Exercise brief
Give all of the data again exactly as written, omitting every image.

Source material
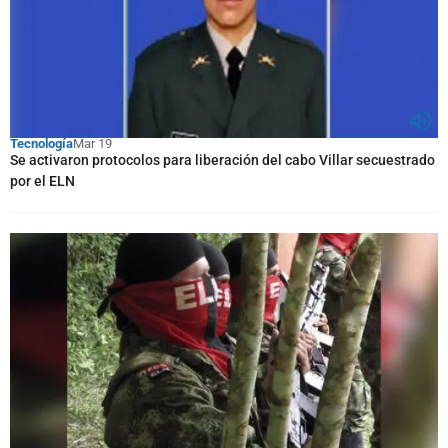
Tecnología
Mar 19
Se activaron protocolos para liberación del cabo Villar secuestrado
por el ELN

Exercise answer
Tecnología
Mar 19
Se activaron protocolos para liberación del cabo Villar secuestrado
por el ELN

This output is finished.